Monteodorisio, nel mirino dei ladri finisce l’area del depuratore delle acque industriali: adesso indagano i carabinieri

MONTEODORISIO. Fanno irruzione nell’area del depuratore delle acque industriali e rubano un chilometro di cavi di rame. È caccia ai ladri che, qualche giorno fa, sono entrati in azione a Monteodorisio, in contrada Zingaria, nell’impianto gestito dalla Sasi, la società abruzzese per il servizio idrico integrato. Adesso sono in corso le indagini dei carabinieri. I militari dell’Arma hanno ricevuto la denuncia e avviato gli accertamenti per dare un nome ai componenti della banda.
I malviventi hanno agito nottetempo: dopo aver rotto un lucchetto, hanno preso di mira la cabina elettrica e un locale tecnico, dai quali hanno portato via circa mille metri di cavi di rame. Prima di fare perdere le proprie tracce, i ladri hanno rubato dagli uffici anche due cellulari e alcuni attrezzi custoditi in un deposito. Quando i dipendenti della Sasi si sono accorti del maxi furto, non hanno potuto fare altro che rivolgersi ai carabinieri. Gli investigatori hanno iniziato a raccogliere elementi utili per risalire ai responsabili del raid.
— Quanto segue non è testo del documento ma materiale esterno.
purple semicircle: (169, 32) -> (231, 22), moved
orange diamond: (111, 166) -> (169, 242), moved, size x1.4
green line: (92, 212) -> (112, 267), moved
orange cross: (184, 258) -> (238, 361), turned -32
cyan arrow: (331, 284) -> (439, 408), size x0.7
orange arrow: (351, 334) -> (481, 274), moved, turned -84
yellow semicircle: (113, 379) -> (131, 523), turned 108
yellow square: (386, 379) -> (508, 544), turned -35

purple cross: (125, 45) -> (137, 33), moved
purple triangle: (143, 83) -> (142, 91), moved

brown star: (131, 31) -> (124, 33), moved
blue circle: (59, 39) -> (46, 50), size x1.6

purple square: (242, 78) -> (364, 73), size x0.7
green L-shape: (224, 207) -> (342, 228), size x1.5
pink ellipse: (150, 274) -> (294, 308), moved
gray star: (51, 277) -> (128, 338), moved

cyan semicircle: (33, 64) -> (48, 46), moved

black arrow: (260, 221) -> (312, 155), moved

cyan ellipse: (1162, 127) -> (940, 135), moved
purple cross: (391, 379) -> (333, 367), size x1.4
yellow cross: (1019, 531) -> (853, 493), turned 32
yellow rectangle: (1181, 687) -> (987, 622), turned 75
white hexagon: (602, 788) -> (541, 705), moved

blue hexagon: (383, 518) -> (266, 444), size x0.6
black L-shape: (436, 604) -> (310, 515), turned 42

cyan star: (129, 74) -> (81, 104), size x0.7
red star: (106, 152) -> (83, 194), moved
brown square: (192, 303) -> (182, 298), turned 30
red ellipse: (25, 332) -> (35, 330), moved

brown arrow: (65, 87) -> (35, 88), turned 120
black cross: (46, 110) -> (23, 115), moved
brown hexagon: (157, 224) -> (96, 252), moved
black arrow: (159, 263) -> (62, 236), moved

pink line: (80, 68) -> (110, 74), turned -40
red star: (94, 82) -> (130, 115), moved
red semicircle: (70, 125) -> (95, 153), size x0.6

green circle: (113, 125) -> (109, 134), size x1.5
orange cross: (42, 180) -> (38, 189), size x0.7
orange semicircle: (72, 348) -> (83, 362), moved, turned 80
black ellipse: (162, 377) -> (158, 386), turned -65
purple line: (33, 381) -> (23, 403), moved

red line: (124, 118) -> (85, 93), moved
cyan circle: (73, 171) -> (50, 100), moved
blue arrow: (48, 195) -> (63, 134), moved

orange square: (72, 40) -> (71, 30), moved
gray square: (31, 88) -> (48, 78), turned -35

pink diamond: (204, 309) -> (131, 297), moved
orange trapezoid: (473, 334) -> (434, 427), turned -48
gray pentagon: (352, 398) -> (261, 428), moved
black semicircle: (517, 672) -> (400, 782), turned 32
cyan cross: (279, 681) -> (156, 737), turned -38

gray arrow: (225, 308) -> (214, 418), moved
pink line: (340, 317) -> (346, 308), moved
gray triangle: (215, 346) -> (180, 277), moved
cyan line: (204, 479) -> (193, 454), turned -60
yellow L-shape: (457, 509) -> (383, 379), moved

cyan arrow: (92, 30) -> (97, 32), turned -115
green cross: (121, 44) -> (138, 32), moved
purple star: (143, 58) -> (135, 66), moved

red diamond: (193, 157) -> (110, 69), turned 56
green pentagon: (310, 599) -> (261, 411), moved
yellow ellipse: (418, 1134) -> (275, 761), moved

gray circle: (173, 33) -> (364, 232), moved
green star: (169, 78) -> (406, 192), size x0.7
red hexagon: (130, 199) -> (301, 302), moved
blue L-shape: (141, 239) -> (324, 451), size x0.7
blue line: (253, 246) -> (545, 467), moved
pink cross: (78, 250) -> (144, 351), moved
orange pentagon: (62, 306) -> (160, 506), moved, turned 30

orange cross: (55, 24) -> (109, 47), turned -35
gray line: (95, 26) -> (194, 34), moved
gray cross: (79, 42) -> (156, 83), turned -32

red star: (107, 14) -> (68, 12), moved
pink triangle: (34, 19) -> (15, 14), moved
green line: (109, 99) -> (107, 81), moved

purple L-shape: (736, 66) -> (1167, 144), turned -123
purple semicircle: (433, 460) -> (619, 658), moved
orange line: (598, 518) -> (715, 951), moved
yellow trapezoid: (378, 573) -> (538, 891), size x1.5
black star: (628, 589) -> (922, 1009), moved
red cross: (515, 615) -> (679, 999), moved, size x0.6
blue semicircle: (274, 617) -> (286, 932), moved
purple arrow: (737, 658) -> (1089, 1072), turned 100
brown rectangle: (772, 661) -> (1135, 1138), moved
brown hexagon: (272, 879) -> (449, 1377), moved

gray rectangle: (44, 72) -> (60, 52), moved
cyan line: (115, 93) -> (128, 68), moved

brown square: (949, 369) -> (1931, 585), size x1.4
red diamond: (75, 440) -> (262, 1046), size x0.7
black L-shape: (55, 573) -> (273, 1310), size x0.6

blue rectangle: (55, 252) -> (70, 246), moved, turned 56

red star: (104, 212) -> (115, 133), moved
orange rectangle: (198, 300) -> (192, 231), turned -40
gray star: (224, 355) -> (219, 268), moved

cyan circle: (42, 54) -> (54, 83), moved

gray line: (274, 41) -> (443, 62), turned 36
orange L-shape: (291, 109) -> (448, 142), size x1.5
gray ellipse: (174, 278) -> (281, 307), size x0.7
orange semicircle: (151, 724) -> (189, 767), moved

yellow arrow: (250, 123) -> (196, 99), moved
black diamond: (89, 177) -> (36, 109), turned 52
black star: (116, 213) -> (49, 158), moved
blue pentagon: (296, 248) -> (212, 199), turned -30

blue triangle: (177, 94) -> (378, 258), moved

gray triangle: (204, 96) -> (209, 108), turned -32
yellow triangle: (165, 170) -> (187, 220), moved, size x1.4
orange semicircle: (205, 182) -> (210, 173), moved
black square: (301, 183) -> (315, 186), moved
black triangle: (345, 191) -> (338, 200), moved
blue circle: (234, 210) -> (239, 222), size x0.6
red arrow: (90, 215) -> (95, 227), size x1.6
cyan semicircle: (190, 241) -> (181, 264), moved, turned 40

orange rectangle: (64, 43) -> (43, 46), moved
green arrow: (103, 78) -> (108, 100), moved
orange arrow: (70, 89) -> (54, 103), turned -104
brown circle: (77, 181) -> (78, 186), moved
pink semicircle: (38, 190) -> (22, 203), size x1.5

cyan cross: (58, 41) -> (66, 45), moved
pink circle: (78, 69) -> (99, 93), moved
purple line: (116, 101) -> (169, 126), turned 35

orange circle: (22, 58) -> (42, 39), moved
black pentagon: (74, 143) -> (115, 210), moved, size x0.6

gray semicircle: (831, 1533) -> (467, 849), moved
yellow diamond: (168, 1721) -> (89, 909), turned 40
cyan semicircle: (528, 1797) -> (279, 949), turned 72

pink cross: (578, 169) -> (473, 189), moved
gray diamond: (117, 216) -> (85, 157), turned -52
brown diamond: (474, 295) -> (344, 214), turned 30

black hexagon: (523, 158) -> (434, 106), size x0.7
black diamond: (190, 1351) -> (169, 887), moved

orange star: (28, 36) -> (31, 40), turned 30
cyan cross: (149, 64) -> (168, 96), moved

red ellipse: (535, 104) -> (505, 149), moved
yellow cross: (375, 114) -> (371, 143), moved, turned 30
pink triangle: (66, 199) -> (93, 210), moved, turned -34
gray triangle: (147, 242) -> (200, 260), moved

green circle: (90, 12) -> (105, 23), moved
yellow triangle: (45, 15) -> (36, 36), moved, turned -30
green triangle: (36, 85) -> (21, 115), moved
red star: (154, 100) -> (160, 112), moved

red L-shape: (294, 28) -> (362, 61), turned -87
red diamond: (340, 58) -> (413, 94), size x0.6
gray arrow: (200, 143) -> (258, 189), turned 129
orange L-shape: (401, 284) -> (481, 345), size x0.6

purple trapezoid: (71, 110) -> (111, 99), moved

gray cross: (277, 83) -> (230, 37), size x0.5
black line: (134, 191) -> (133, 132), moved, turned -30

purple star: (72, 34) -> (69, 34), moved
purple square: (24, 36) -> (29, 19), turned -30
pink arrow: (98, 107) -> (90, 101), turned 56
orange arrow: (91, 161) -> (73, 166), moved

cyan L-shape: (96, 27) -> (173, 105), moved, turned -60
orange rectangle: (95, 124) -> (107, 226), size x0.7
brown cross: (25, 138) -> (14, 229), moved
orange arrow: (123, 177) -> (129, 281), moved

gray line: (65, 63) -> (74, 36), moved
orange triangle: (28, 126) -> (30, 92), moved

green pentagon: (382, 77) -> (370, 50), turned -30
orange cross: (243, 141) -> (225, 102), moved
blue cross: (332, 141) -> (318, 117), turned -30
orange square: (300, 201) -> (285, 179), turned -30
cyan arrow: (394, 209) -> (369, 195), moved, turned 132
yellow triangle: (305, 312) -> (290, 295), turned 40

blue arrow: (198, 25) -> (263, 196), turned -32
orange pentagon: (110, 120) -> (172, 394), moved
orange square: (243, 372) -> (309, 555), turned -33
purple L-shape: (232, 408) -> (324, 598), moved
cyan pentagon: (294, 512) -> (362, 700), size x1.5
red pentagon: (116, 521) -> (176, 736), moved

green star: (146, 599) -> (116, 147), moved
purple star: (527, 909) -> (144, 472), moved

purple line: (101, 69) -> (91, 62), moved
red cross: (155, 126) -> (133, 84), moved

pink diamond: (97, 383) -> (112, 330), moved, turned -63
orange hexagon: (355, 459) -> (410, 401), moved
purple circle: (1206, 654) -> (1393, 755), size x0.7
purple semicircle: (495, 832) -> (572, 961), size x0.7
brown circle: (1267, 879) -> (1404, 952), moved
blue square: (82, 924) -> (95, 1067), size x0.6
Non è la prima volta che, nel Chietino, colpiscono bande specializzate nel furto di rame. L’episodio più grave è avvenuto lo scorso novembre, quando un gruppo di malviventi a caccia di “oro rosso” ha avuto un conflitto a fuoco con una guardia giurata nella zona del parco eolico della Edison, a Monteferrante, piccolo paese dell’unione dei comuni montani del Sangro: in base alla testimonianza del vigilante, la cui auto è stata presa prima a sassate e poi speronata, sono stati esplosi venti colpi di pistola.